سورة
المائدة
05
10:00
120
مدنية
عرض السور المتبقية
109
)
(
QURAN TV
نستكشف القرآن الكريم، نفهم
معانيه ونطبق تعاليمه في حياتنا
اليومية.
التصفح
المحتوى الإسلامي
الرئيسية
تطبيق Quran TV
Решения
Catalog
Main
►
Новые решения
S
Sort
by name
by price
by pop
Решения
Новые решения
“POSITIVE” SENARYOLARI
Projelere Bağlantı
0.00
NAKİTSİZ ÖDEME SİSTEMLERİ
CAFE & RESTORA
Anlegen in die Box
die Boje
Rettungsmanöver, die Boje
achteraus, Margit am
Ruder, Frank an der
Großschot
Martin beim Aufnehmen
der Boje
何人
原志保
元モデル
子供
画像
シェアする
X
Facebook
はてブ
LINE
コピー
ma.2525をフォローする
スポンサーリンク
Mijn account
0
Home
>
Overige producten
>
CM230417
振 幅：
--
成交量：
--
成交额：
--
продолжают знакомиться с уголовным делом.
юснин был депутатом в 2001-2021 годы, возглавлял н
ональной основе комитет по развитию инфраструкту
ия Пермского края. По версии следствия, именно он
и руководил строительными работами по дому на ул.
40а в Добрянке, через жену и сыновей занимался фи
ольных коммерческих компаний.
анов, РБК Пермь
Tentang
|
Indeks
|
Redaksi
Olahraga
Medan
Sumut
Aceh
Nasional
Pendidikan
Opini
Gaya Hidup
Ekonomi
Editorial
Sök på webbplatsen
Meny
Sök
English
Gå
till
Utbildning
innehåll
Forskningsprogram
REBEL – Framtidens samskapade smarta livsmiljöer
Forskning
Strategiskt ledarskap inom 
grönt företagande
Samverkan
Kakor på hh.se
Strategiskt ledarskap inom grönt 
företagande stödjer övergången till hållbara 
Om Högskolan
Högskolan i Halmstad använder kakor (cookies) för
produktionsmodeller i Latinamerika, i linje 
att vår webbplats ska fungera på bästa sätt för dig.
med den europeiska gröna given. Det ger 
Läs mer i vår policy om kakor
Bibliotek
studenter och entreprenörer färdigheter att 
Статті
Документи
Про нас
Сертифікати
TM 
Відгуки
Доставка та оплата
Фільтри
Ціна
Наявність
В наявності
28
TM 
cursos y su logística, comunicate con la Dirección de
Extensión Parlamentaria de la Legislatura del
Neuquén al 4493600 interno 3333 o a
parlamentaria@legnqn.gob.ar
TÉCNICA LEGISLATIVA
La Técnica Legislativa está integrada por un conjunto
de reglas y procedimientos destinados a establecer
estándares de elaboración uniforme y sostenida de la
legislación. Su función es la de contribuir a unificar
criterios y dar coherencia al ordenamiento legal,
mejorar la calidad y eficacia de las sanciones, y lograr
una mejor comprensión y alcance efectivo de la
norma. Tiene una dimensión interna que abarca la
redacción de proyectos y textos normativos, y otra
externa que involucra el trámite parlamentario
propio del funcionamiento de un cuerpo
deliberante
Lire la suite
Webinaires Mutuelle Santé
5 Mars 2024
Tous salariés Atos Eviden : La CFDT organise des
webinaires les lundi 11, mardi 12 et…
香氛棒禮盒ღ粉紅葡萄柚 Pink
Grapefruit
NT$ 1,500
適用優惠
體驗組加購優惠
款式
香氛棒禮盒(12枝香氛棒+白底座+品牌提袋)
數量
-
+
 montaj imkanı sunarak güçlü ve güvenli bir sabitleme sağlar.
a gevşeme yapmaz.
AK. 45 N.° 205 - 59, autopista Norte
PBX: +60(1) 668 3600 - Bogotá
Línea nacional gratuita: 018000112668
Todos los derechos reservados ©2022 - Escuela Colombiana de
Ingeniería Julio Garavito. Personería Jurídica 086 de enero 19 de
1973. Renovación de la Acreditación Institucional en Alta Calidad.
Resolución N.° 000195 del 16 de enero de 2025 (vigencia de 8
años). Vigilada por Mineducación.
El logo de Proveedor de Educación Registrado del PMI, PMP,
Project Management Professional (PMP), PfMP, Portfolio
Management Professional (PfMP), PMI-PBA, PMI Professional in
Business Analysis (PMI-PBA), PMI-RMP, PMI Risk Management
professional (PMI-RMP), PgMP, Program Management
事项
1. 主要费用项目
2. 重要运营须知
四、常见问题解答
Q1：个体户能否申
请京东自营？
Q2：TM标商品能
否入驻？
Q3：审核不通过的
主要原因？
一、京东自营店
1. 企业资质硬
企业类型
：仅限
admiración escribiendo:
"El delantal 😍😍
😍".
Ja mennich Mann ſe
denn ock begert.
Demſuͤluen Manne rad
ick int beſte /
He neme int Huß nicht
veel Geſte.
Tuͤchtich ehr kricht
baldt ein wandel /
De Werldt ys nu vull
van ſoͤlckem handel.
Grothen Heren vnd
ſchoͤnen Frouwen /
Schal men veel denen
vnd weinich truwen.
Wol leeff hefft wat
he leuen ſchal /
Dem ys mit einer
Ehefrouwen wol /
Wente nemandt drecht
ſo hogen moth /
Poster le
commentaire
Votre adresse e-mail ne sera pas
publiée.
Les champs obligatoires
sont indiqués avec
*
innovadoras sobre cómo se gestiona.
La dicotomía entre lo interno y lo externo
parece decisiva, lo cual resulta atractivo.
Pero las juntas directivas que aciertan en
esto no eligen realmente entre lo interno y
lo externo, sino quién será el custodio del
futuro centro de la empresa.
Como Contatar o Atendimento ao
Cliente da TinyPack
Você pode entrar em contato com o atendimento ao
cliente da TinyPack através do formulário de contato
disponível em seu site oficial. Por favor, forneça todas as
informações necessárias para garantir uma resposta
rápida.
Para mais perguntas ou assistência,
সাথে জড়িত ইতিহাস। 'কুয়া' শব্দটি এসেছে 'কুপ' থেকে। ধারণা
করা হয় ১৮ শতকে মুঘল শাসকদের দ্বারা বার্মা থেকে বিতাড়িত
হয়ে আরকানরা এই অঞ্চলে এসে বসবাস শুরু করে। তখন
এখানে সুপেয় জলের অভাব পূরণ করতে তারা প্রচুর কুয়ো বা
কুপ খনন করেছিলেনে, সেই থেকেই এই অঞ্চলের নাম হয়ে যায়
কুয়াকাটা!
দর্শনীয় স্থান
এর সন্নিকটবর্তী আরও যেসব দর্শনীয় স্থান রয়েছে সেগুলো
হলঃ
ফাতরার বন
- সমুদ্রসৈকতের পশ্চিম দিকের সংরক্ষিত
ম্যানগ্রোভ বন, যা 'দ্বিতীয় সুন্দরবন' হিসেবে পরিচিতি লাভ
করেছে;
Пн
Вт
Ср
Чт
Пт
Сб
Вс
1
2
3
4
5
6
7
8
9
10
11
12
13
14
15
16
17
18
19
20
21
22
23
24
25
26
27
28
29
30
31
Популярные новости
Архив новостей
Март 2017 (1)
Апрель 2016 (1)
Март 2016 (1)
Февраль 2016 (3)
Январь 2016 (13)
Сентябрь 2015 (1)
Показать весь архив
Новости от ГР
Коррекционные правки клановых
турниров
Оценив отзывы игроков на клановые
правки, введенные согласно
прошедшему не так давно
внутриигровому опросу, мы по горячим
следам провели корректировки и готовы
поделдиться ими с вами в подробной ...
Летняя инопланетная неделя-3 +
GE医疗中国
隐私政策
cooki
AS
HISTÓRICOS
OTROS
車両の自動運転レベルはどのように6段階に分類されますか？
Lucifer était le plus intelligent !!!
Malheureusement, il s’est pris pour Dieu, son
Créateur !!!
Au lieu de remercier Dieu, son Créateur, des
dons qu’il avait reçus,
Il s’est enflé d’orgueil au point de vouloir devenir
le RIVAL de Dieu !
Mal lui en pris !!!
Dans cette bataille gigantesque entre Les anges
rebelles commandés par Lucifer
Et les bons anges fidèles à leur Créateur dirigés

| PROBLEM REQUIREMENTS |
Scan the material above for the string "företagande" and report each line where you find it.

| ANSWER |
grönt företagande
företagande stödjer övergången till hållbara 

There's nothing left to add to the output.